Setelah dirasa siap, organisasinya, Otpor! (= perlawanan dalam bahasa Serbia), segera mendapatkan kucuran dana yang lumayan gede dari mamarika. Targetnya 1, agar Slobodan Milosevic yang ditakutkan akan menghidupkan Pakta Warsawa kembali, harus segera dilengserkan.

Operasinya meraih sukses besar dengan menjungkal Milosevic dari kursi kepresidenan dan menyeretnya ke Tribunal Internasional di Den Haag atas kejahatan kemanusiaan pada perang Kosovo.

Sukses ini mengantar karir Popovic meroket dan mendapatkan restu dari Washington untuk melebarkan sayapnya.
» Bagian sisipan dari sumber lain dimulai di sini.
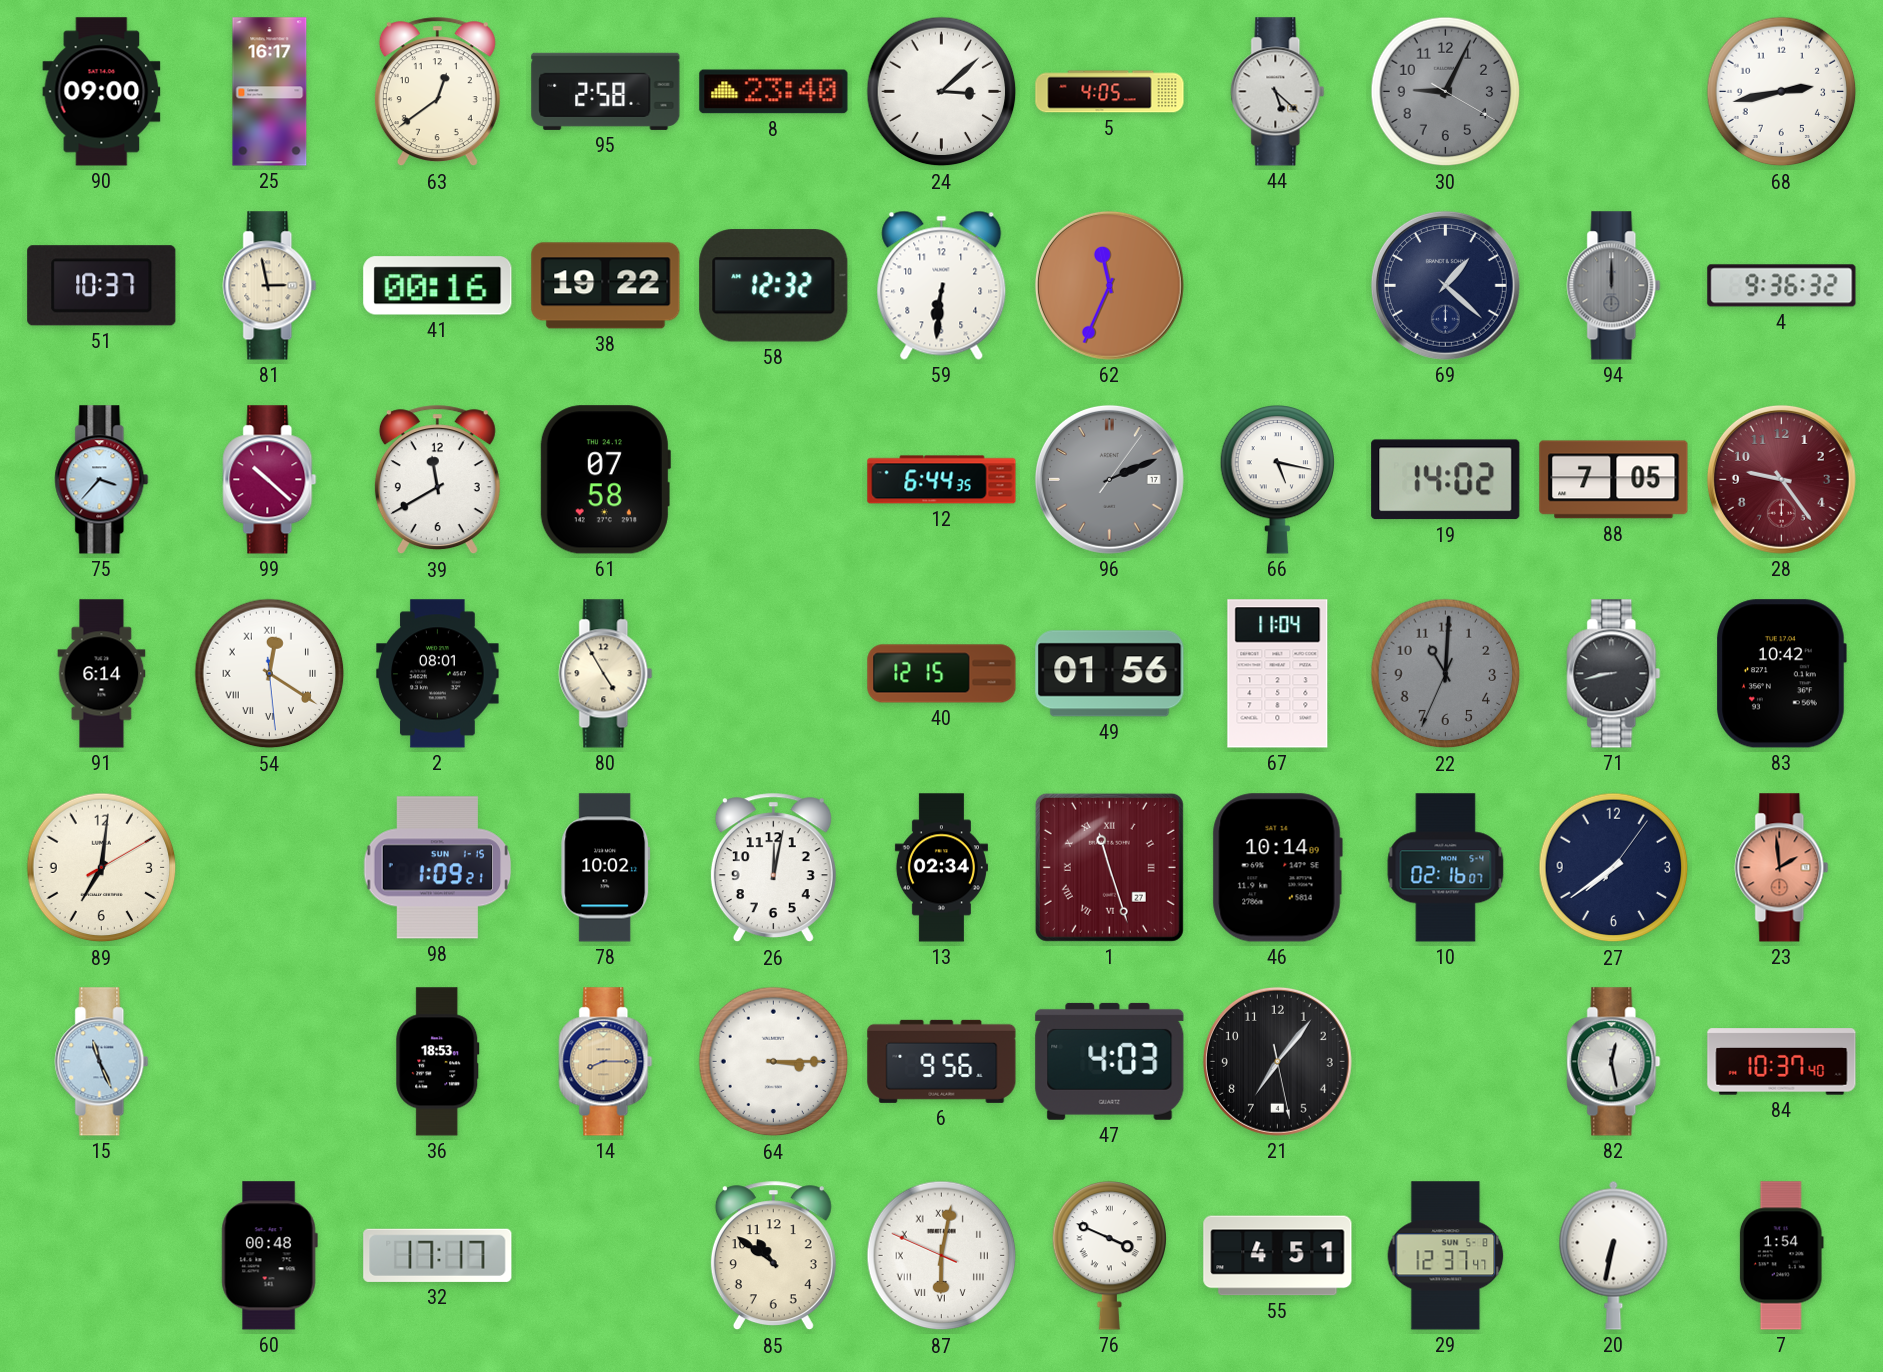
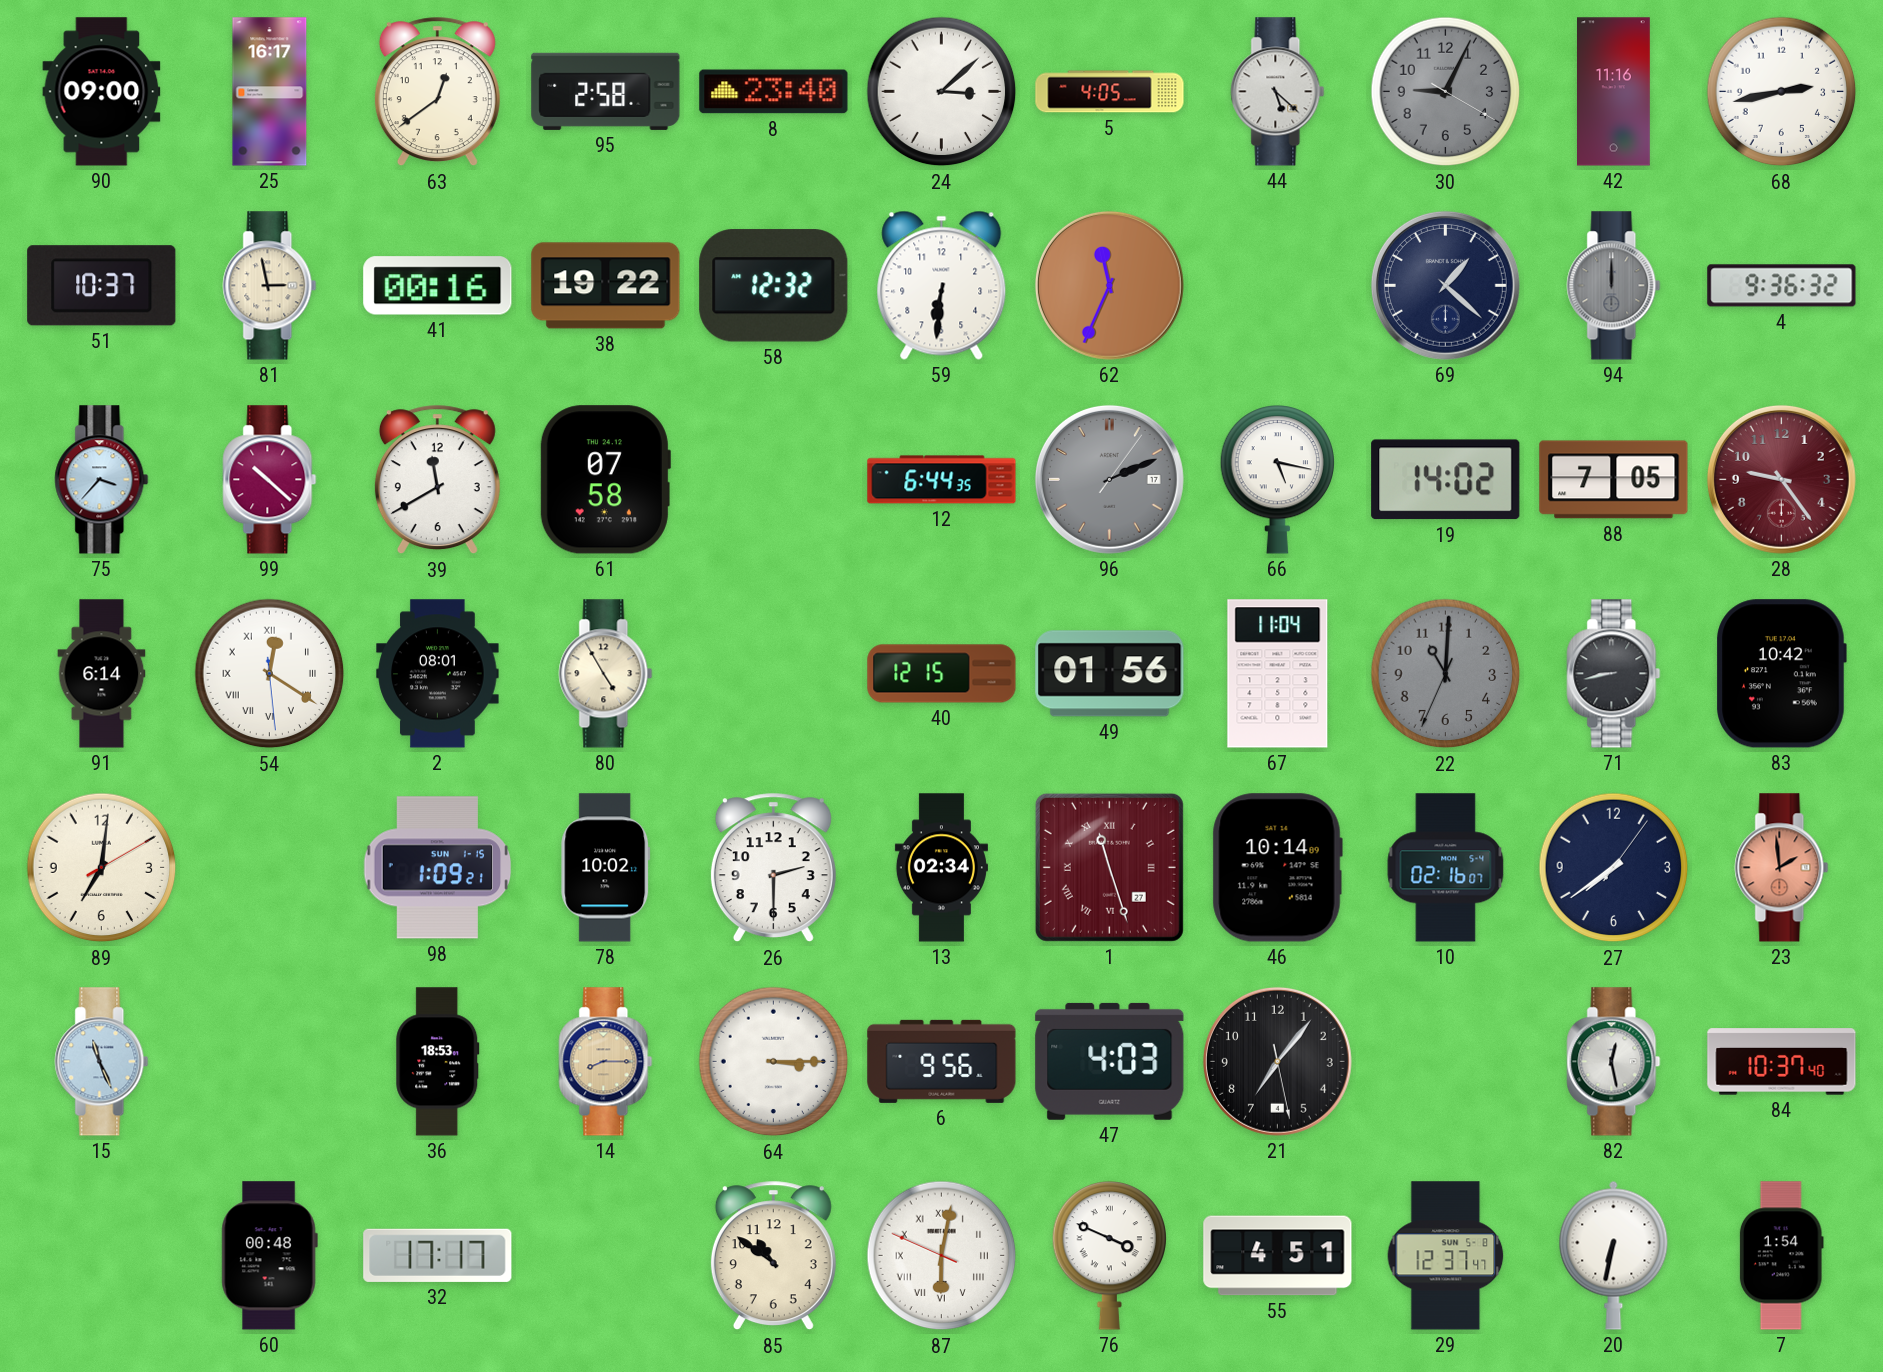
42: none -> 11:16
26: 12:02 -> 2:30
Akhirnya di tahun 2000, Popovic mendirikan konsultan penggulingan rejim yang bernama Center for Applied Non Violent Action and Strategies (CANVAS). Apa spesialisasinya?

Merujuk pada laman website-nya, CANVAS bercita-cita untuk menegakkan demokrasi di seluruh dunia, dengan cara menggulingkan rejim yang mereka anggap otoriter. Apa tolok ukurnya suatu rejim dikatakan otoriter? Yah tentu saja sesuai dengan kriteria sang pendana.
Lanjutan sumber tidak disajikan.